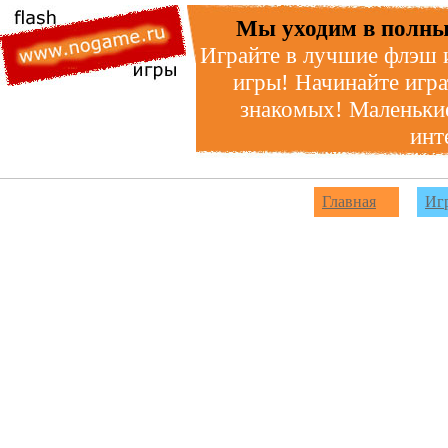
Мы уходим в полны
Играйте в лучшие флэш 
игры! Начинайте игра
знакомых! Маленькие
инт
Главная
Иг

### What is required
Only text belongs in the copy: repeat each line of the data exactly and leave out the pictures.

### Problem solution
Мы уходим в полны
Играйте в лучшие флэш 
игры! Начинайте игра
знакомых! Маленькие
инт
Главная
Иг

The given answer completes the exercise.